Текст книги "Избранное. Том I"
Автор книги: Георгий Мосешвили
Жанр: Эссе, Малая форма
Возрастные ограничения: +16
сообщить о неприемлемом содержимом
Текущая страница: 16 (всего у книги 23 страниц)
Что же голос какой-то тревоги
Мучит тебя на пути
Б.Н.
«В конце жизненного пути естественно оглянуться назад и перечитать свою жизнь, как дневник. Для поэта его дневником являются его книги. Воспоминание идет обычно от недавнего прошлого к давнему. Поэтому поэт (уповательно – вместе со своим читателем) хочет перечитать свои книги в обратном порядке, а вместе с этим и представить то, что он в своей жизни сделал, всё вместе в одной книге».

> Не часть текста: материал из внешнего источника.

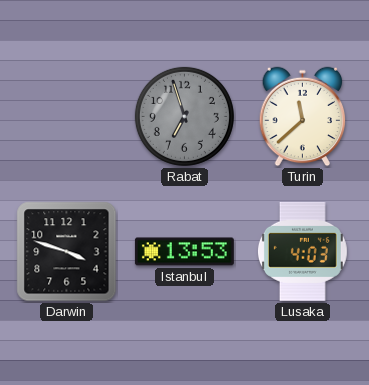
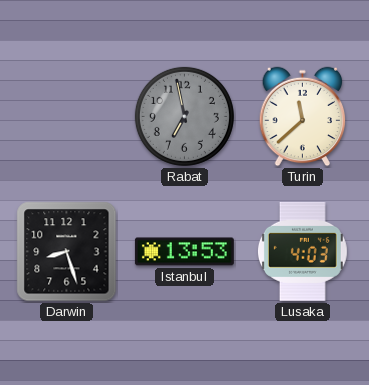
Rabat: 6:57 -> 6:58
Darwin: 3:48 -> 8:27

Так писал русский эмигрантский поэт Борис Нарциссов в предисловии к своему итоговому сборнику стихов «Звездная птица», вышедшему двадцать один год назад в Вашингтоне. В этом издании были представлены целиком все вышедшие до этого поэтические книги Нарциссова – именно в обратном, «зеркальном», порядке. И это не случайно.

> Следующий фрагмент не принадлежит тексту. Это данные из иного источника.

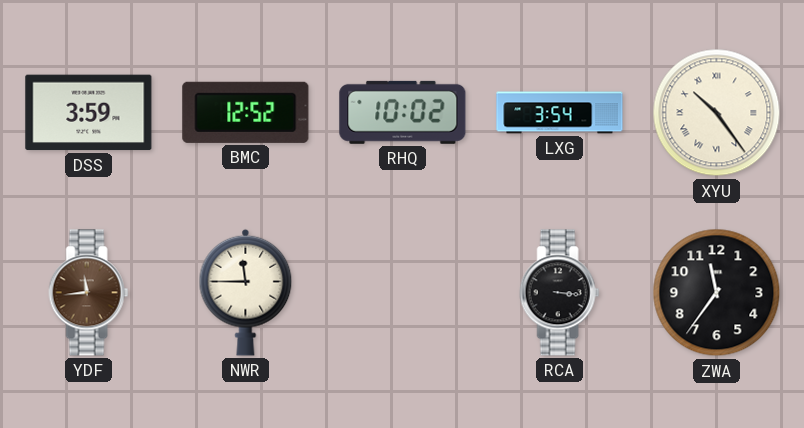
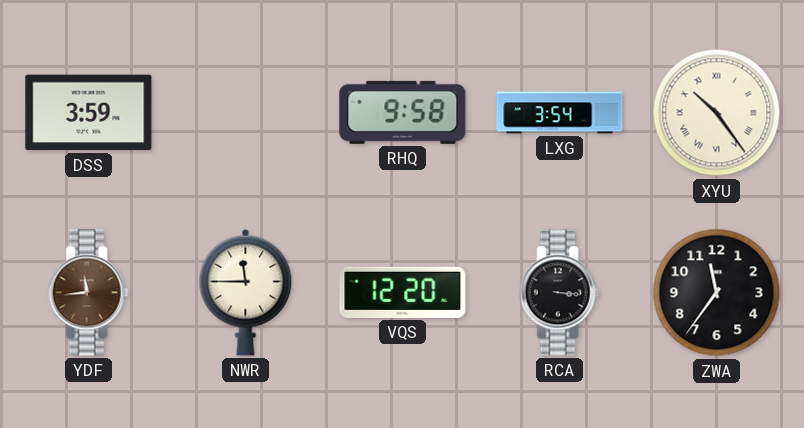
BMC: 12:52 -> none
RHQ: 10:02 -> 9:58
VQS: none -> 12:20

Борис Нарциссов был одним из немногих поэтов-мистиков. Речь идет об истинной, «настоящей» мистике, не имеющей ничего общего с модными ныне «прозрениями» экстрасенсов, «народных целителей» и прочих. Это был поэт, обладавший, как сказал Георгий Иванов, «талантом двойного зренья»: казалось, он может увидеть невидимое, почувствовать неощутимое, объяснить тайное. Темный мир таинственного Нарциссов действительно воспринимал как чуть ли не осязаемую реальность. Тяжкий жребий – нести такой дар и не согнуться, не поддаться наваждениям тьмы, не сойти с ума, наконец. Но Борис Анатольевич выдержал это испытание и сохранил не только ясный до последних дней разум, но и чистое сердце и мастерство поэта.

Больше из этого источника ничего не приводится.